Professor do curso de pedagogia da Universidade Presbiteriana Mackenzie, Ítalo Francisco Curcio disse, também à DW Brasil, que os que rejeitam Paulo Freire, em grande parte, nem são especialistas em educação:

“Eles acabam repetindo frases apregoadas por líderes com os quais se identifica. Isso é muito ruim. Quem padece é a própria população, desde a criança até o adulto”, opinou.

O educador Paulo Freire (1921-1997) foi declarado oficialmente o Patrono da Educação Brasileira em 2012. A homenagem foi proposta pela então deputada Luiza Erundina (PSB-SP) e sancionada pela então presidente Dilma Rousseff, como a Lei 12.612/2012.

Paulo Freire nasceu no Recife em 1921, numa família de classe média, mas devido à crise econômica de 1929 e à morte do pai em 1934, viveu uma adolescência difícil.

Apesar disso, conseguiu concluir os estudos e, em 1943, aos 22 anos, ingressou na Faculdade de Direito do Recife. Ele se formou, mas não chegou a exercer a profissão, preferindo dar aulas de língua portuguesa numa escola de segundo grau.

Em 1947, Freire assumiu o cargo de diretor de educação do Serviço Social da Indústria (Sesi), no Recife, quando passou a se interessar pela alfabetização de adultos e pela educação popular. Na década de 1950, foi professor universitário e concluiu o doutorado em Filosofia e História da Educação.

Nos anos 60, trabalhou com movimentos de educação popular e, no governo de João Goulart, coordenou o Plano Nacional de Alfabetização, com objetivo de tirar 5 milhões de pessoas do analfabetismo.

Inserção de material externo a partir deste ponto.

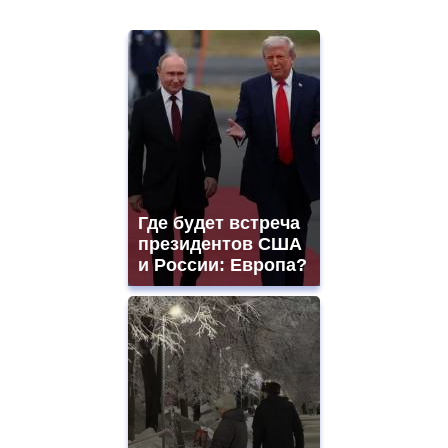
Где будет встреча
президентов США
и России: Европа?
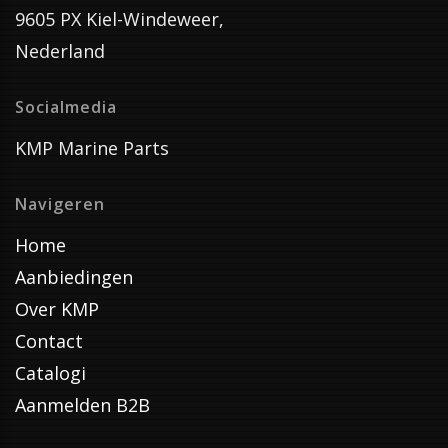
9605 PX Kiel-Windeweer,
Nederland
Socialmedia
KMP Marine Parts
Navigeren
Home
Aanbiedingen
Over KMP
Contact
Catalogi
Aanmelden B2B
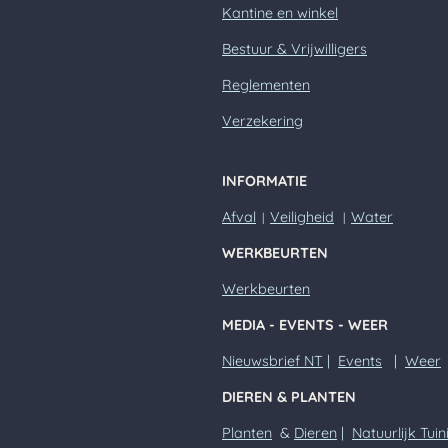
Kantine en winkel
Bestuur & Vrijwilligers
Reglementen
Verzekering
INFORMATIE
Afval
Veiligheid
Water
|
|
WERKBEURTEN
Werkbeurten
MEDIA - EVENTS - WEER
Nieuwsbrief NT
|
Events
|
Weer
DIEREN & PLANTEN
Planten
&
Dieren
|
Natuurlijk Tuin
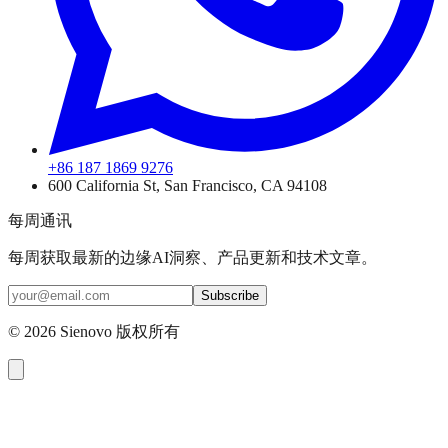
+86 187 1869 9276
600 California St, San Francisco, CA 94108
每周通讯
每周获取最新的边缘AI洞察、产品更新和技术文章。
Subscribe
©
2026
Sienovo 版权所有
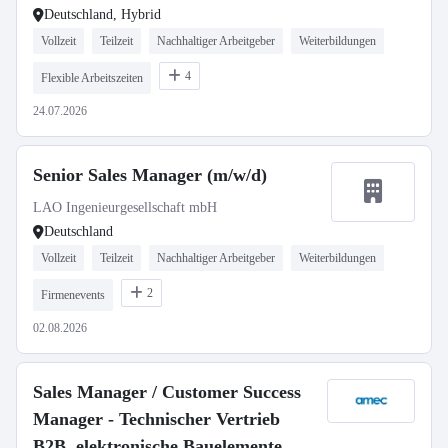
Deutschland, Hybrid
Vollzeit
Teilzeit
Nachhaltiger Arbeitgeber
Weiterbildungen
4
Flexible Arbeitszeiten
24.07.2026
Senior Sales Manager (m/w/d)
LAO Ingenieurgesellschaft mbH
Deutschland
Vollzeit
Teilzeit
Nachhaltiger Arbeitgeber
Weiterbildungen
2
Firmenevents
02.08.2026
Sales Manager / Customer Success
Manager - Technischer Vertrieb
B2B, elektronische Bauelemente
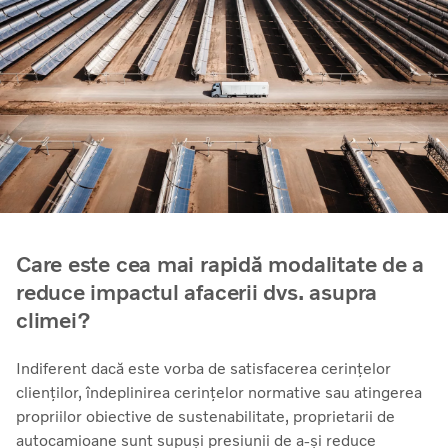
Care este cea mai rapidă modalitate de a
reduce impactul afacerii dvs. asupra
climei?
Indiferent dacă este vorba de satisfacerea cerințelor
clienților, îndeplinirea cerințelor normative sau atingerea
propriilor obiective de sustenabilitate, proprietarii de
autocamioane sunt supuși presiunii de a-și reduce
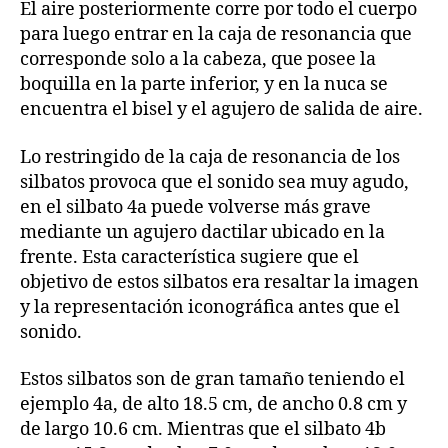
El aire posteriormente corre por todo el cuerpo
para luego entrar en la caja de resonancia que
corresponde solo a la cabeza, que posee la
boquilla en la parte inferior, y en la nuca se
encuentra el bisel y el agujero de salida de aire.
Lo restringido de la caja de resonancia de los
silbatos provoca que el sonido sea muy agudo,
en el silbato 4a puede volverse más grave
mediante un agujero dactilar ubicado en la
frente. Esta característica sugiere que el
objetivo de estos silbatos era resaltar la imagen
y la representación iconográfica antes que el
sonido.
Estos silbatos son de gran tamaño teniendo el
ejemplo 4a, de alto 18.5 cm, de ancho 0.8 cm y
de largo 10.6 cm. Mientras que el silbato 4b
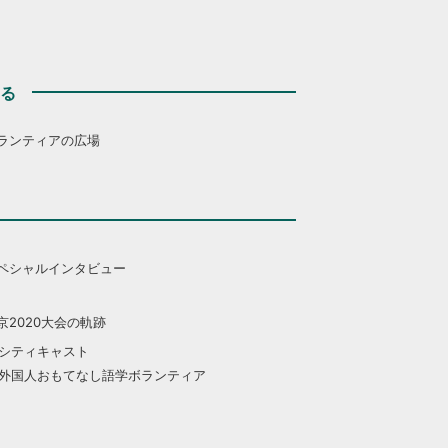
する
ランティアの広場
ペシャルインタビュー
京2020大会の軌跡
シティキャスト
外国人おもてなし語学ボランティア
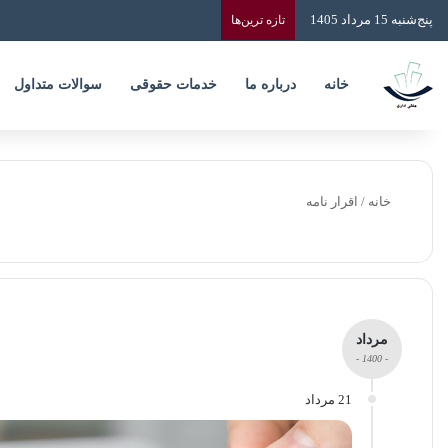
پنج‌شنبه 15 مرداد 1405
تازه‌ ترین‌ها
خانه
درباره ما
خدمات حقوقی
سوالات متداول
خانه
/
اقرار نامه
مرداد
- 1400 -
21 مرداد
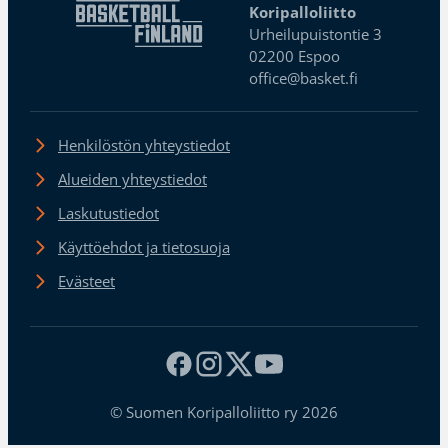
Koripalloliitto
Urheilupuistontie 3
02200 Espoo
office@basket.fi
Henkilöstön yhteystiedot
Alueiden yhteystiedot
Laskutustiedot
Käyttöehdot ja tietosuoja
Evästeet
© Suomen Koripalloliitto ry 2026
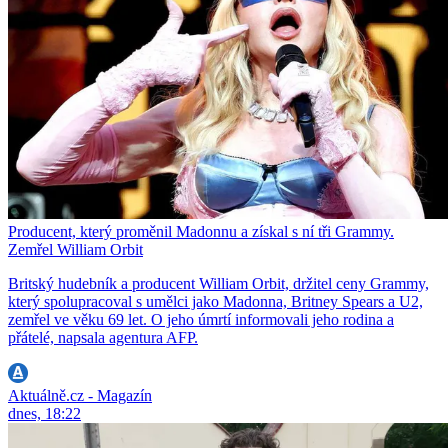
Producent, který proměnil Madonnu a získal s ní tři Grammy.
Zemřel William Orbit
Britský hudebník a producent William Orbit, držitel ceny Grammy,
který spolupracoval s umělci jako Madonna, Britney Spears a U2,
zemřel ve věku 69 let. O jeho úmrtí informovali jeho rodina a
přátelé, napsala agentura AFP.
Aktuálně.cz - Magazín
dnes, 18:22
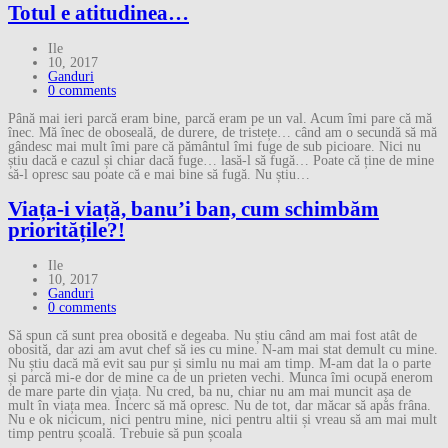
Totul e atitudinea…
Ile
10, 2017
Ganduri
0 comments
Până mai ieri parcă eram bine, parcă eram pe un val. Acum îmi pare că mă
înec. Mă înec de oboseală, de durere, de tristețe… când am o secundă să mă
gândesc mai mult îmi pare că pământul îmi fuge de sub picioare. Nici nu
știu dacă e cazul și chiar dacă fuge… lasă-l să fugă… Poate că ține de mine
să-l opresc sau poate că e mai bine să fugă. Nu știu…
Viața-i viață, banu’i ban, cum schimbăm
prioritățile?!
Ile
10, 2017
Ganduri
0 comments
Să spun că sunt prea obosită e degeaba. Nu știu când am mai fost atât de
obosită, dar azi am avut chef să ies cu mine. N-am mai stat demult cu mine.
Nu știu dacă mă evit sau pur și simlu nu mai am timp. M-am dat la o parte
și parcă mi-e dor de mine ca de un prieten vechi. Munca îmi ocupă enerom
de mare parte din viața. Nu cred, ba nu, chiar nu am mai muncit așa de
mult în viața mea. Încerc să mă opresc. Nu de tot, dar măcar să apăs frâna.
Nu e ok nicicum, nici pentru mine, nici pentru altii și vreau să am mai mult
timp pentru școală. Trebuie să pun școala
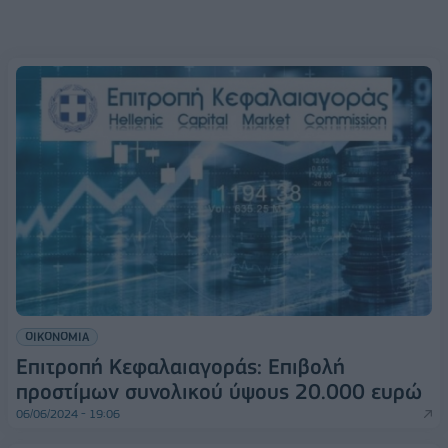
ΟΙΚΟΝΟΜΙΑ
Επιτροπή Κεφαλαιαγοράς: Επιβολή
προστίμων συνολικού ύψους 20.000 ευρώ
06/06/2024 - 19:06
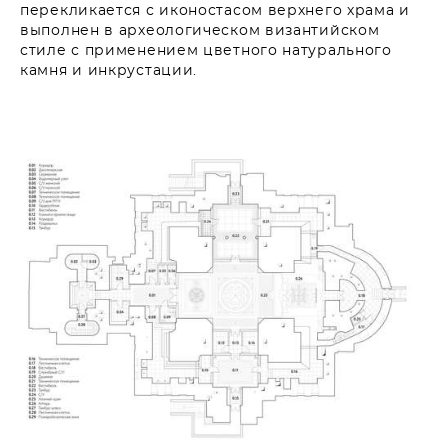
перекликается с иконостасом верхнего храма и
выполнен в археологическом византийском
стиле с применением цветного натурального
камня и инкрустации.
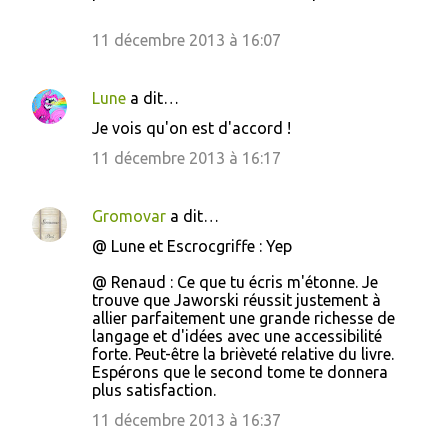
11 décembre 2013 à 16:07
Lune
a dit…
Je vois qu'on est d'accord !
11 décembre 2013 à 16:17
Gromovar
a dit…
@ Lune et Escrocgriffe : Yep
@ Renaud : Ce que tu écris m'étonne. Je
trouve que Jaworski réussit justement à
allier parfaitement une grande richesse de
langage et d'idées avec une accessibilité
forte. Peut-être la brièveté relative du livre.
Espérons que le second tome te donnera
plus satisfaction.
11 décembre 2013 à 16:37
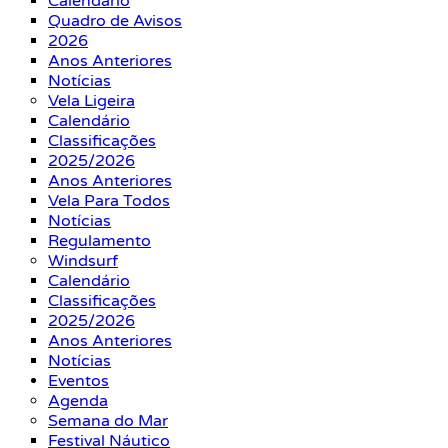
Calendário
Quadro de Avisos
2026
Anos Anteriores
Notícias
Vela Ligeira
Calendário
Classificações
2025/2026
Anos Anteriores
Vela Para Todos
Notícias
Regulamento
Windsurf
Calendário
Classificações
2025/2026
Anos Anteriores
Notícias
Eventos
Agenda
Semana do Mar
Festival Náutico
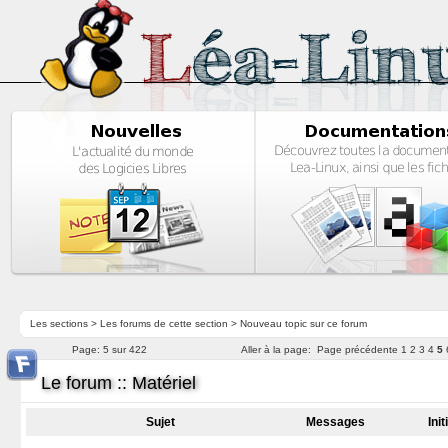
Les sections
>
Les forums de cette section
>
Nouveau topic sur ce forum
Page:
5 sur 422
Aller à la page:
Page précédente
1
2
3
4
5
Le forum :: Matériel
Sujet
Messages
Ini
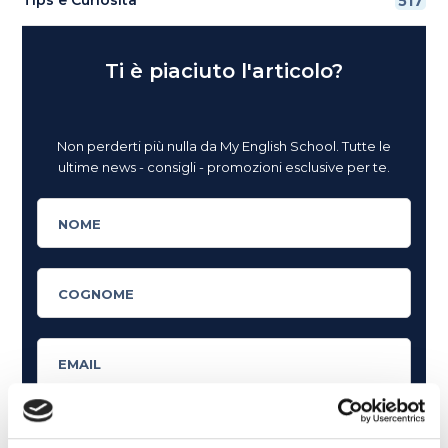
517
Ti è piaciuto l'articolo?
Non perderti più nulla da My English School. Tutte le
ultime news - consigli - promozioni esclusive per te.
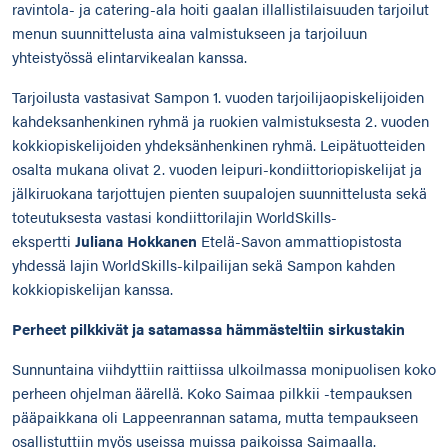
ravintola- ja catering-ala hoiti gaalan illallistilaisuuden tarjoilut
menun suunnittelusta aina valmistukseen ja tarjoiluun
yhteistyössä elintarvikealan kanssa.
Tarjoilusta vastasivat Sampon 1. vuoden tarjoilijaopiskelijoiden
kahdeksanhenkinen ryhmä ja ruokien valmistuksesta 2. vuoden
kokkiopiskelijoiden yhdeksänhenkinen ryhmä. Leipätuotteiden
osalta mukana olivat 2. vuoden leipuri-kondiittoriopiskelijat ja
jälkiruokana tarjottujen pienten suupalojen suunnittelusta sekä
toteutuksesta vastasi kondiittorilajin WorldSkills-
ekspertti
Juliana Hokkanen
Etelä-Savon ammattiopistosta
yhdessä lajin WorldSkills-kilpailijan sekä Sampon kahden
kokkiopiskelijan kanssa.
Perheet pilkkivät ja satamassa hämmästeltiin sirkustakin
Sunnuntaina viihdyttiin raittiissa ulkoilmassa monipuolisen koko
perheen ohjelman äärellä. Koko Saimaa pilkkii -tempauksen
pääpaikkana oli Lappeenrannan satama, mutta tempaukseen
osallistuttiin myös useissa muissa paikoissa Saimaalla.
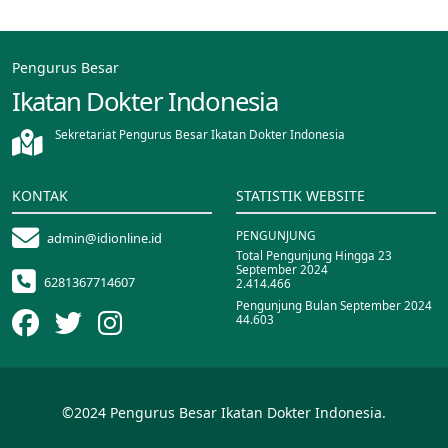
Pengurus Besar
Ikatan Dokter Indonesia
Sekretariat Pengurus Besar Ikatan Dokter Indonesia
KONTAK
STATISTIK WEBSITE
PENGUNJUNG
admin@idionline.id
Total Pengunjung Hingga 23
September 2024
6281367714607
2.414.466
Pengunjung Bulan September 2024
44.603
©2024 Pengurus Besar Ikatan Dokter Indonesia.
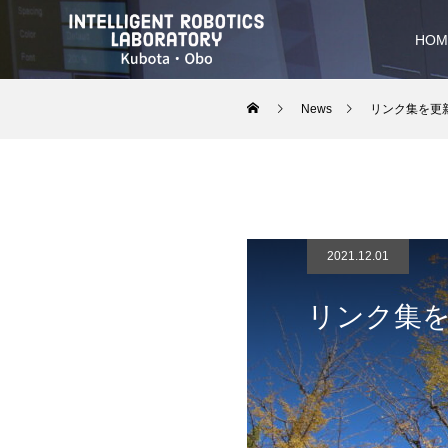
HOM
News
リンク集を更
2021.12.01
リンク集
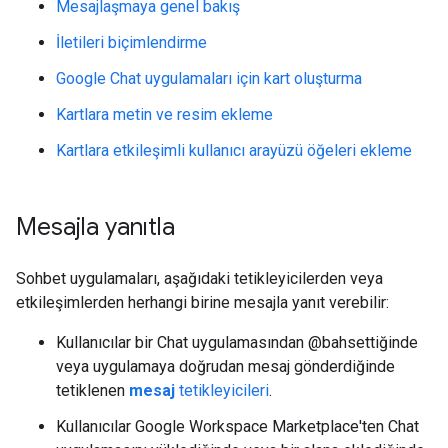
Mesajlaşmaya genel bakış
İletileri biçimlendirme
Google Chat uygulamaları için kart oluşturma
Kartlara metin ve resim ekleme
Kartlara etkileşimli kullanıcı arayüzü öğeleri ekleme
Mesajla yanıtla
Sohbet uygulamaları, aşağıdaki tetikleyicilerden veya
etkileşimlerden herhangi birine mesajla yanıt verebilir:
Kullanıcılar bir Chat uygulamasından @bahsettiğinde
veya uygulamaya doğrudan mesaj gönderdiğinde
tetiklenen
mesaj
tetikleyicileri
.
Kullanıcılar Google Workspace Marketplace'ten Chat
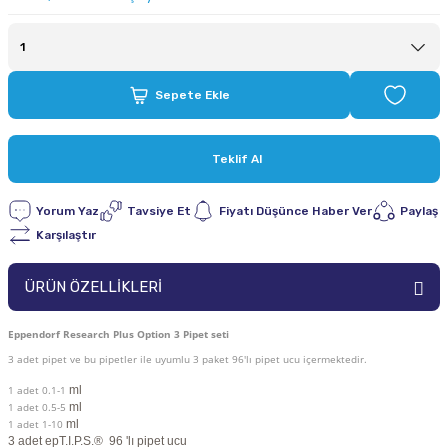
Sepete Ekle
Teklif Al
Yorum Yaz
Tavsiye Et
Fiyatı Düşünce Haber Ver
Paylaş
Karşılaştır
ÜRÜN ÖZELLİKLERİ
Eppendorf Research Plus Option 3 Pipet seti
3 adet pipet ve bu pipetler ile uyumlu 3 paket 96'lı pipet ucu içermektedir.
1 adet 0.1-1
ml
1 adet 0.5-5
ml
1 adet 1-10
ml
3 adet
epT.I.P.S.® 96 'lı pipet ucu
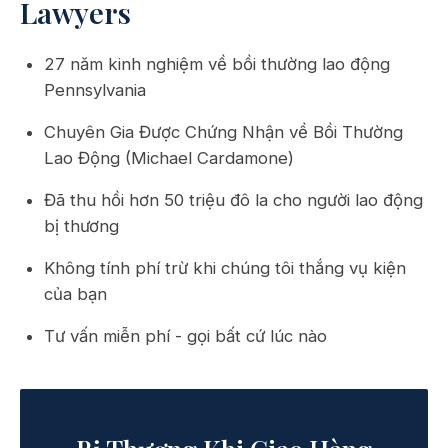
Lawyers
27 năm kinh nghiệm về bồi thường lao động
Pennsylvania
Chuyên Gia Được Chứng Nhận về Bồi Thường
Lao Động (Michael Cardamone)
Đã thu hồi hơn 50 triệu đô la cho người lao động
bị thương
Không tính phí trừ khi chúng tôi thắng vụ kiện
của bạn
Tư vấn miễn phí - gọi bất cứ lúc nào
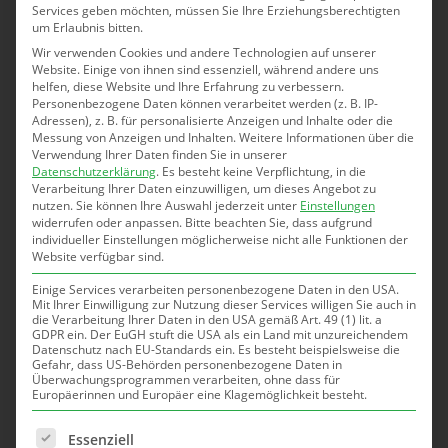
mühelos codebasierte Muster zu erstellen. Von
Services geben möchten, müssen Sie Ihre Erziehungsberechtigten
um Erlaubnis bitten.
einfachen, schönen Formen bis hin zu komplexen
Wir verwenden Cookies und andere Technologien auf unserer
Designs ist alles möglich. Und das Beste: Die
Website. Einige von ihnen sind essenziell, während andere uns
Schüler:innen sticken ihr selbst erstelltes,
helfen, diese Website und Ihre Erfahrung zu verbessern.
Personenbezogene Daten können verarbeitet werden (z. B. IP-
computergeneriertes Muster anschließend auf Stoff
Adressen), z. B. für personalisierte Anzeigen und Inhalte oder die
aus. Ein Workshop mit viel Raum für Kreativität!
Messung von Anzeigen und Inhalten.
Weitere Informationen über die
Verwendung Ihrer Daten finden Sie in unserer
Datenschutzerklärung
.
Es besteht keine Verpflichtung, in die
Fachrichtung:
Elektrotechnik, Mess- und
Verarbeitung Ihrer Daten einzuwilligen, um dieses Angebot zu
Sensortechnik, Kunst •
Dauer
: 6 h •
Alter:
ab 7. Klasse •
nutzen.
Sie können Ihre Auswahl jederzeit unter
Einstellungen
widerrufen oder anpassen.
Bitte beachten Sie, dass aufgrund
Anzahl SuS:
10
individueller Einstellungen möglicherweise nicht alle Funktionen der
Website verfügbar sind.
Einige Services verarbeiten personenbezogene Daten in den USA.
Mit Ihrer Einwilligung zur Nutzung dieser Services willigen Sie auch in
die Verarbeitung Ihrer Daten in den USA gemäß Art. 49 (1) lit. a
GDPR ein. Der EuGH stuft die USA als ein Land mit unzureichendem
Datenschutz nach EU-Standards ein. Es besteht beispielsweise die
Gefahr, dass US-Behörden personenbezogene Daten in
Überwachungsprogrammen verarbeiten, ohne dass für
Europäerinnen und Europäer eine Klagemöglichkeit besteht.
Unterstützt und
Es folgt eine Liste der Service-Gruppen, für die eine Einwill
Essenziell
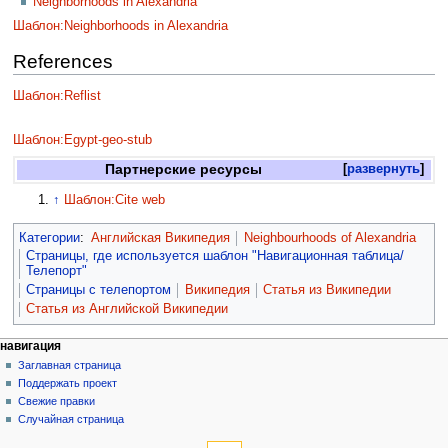
Neighborhoods in Alexandria
Шаблон:Neighborhoods in Alexandria
References
Шаблон:Reflist
Шаблон:Egypt-geo-stub
Партнерские ресурсы
развернуть
↑
Шаблон:Cite web
Категории
:
Английская Википедия
Neighbourhoods of Alexandria
Страницы, где используется шаблон "Навигационная таблица/
Телепорт"
Страницы с телепортом
Википедия
Статья из Википедии
Статья из Английской Википедии
навигация
Заглавная страница
Поддержать проект
Свежие правки
Случайная страница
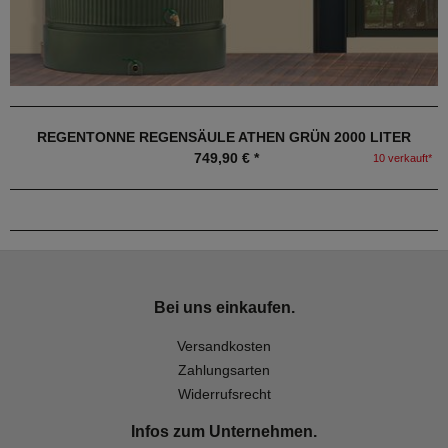
REGENTONNE REGENSÄULE ATHEN GRÜN 2000 LITER
749,90 € *
10 verkauft*
Bei uns einkaufen.
Versandkosten
Zahlungsarten
Widerrufsrecht
Infos zum Unternehmen.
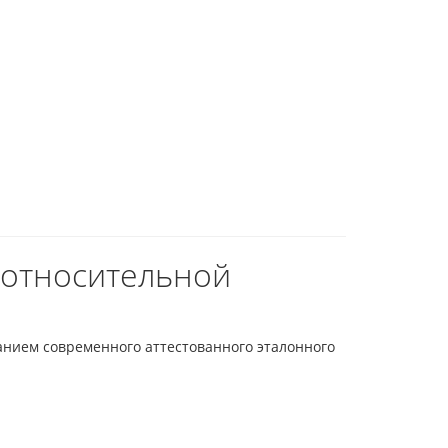
 относительной
анием современного аттестованного эталонного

Seu método, conhecido como “pedagogia da libertação”, tinha como proposta uma educação crítica a serviço da transformação social.

Em 1964, depois da ascensão dos militares ao poder, Paulo Freire foi preso e exilado. Morou na Bolívia, Chile, Estados Unidos e Suíça. No Chile, em 1968, escreveu sua obra mais conhecida: “A Pedagogia do Oprimido”.

Ao longo da década de 70, desenvolveu atividades políticas e educacionais em diversos países da África, Ásia e Oceania. Ele só retornou ao Brasil em 1980 com a Anistia.

Filiado ao PT, atuou em programa de alfabetização de adultos do partido. Em 1989, com a eleição de Erundina para a Prefeitura de São Paulo, foi nomeado secretário de Educação, cargo em que permaneceu até 1991. Freire morreu em maio de 1997.